(Saved data entries)
- - - - - - -
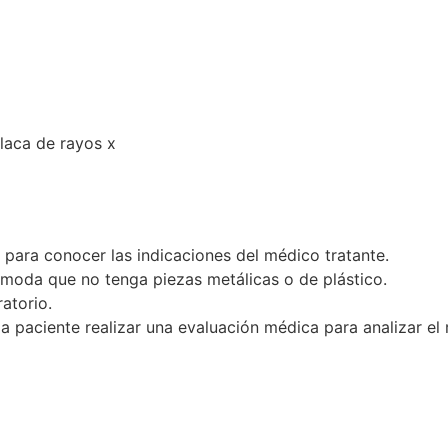
laca de rayos x
a para conocer las indicaciones del médico tratante.
moda que no tenga piezas metálicas o de plástico.
atorio.
paciente realizar una evaluación médica para analizar el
- - - - - - -
[ASSIGNMENT]:
Only a number is needed here: the count of lines above that hold the string "para".

[ANSWER SECTION]:
2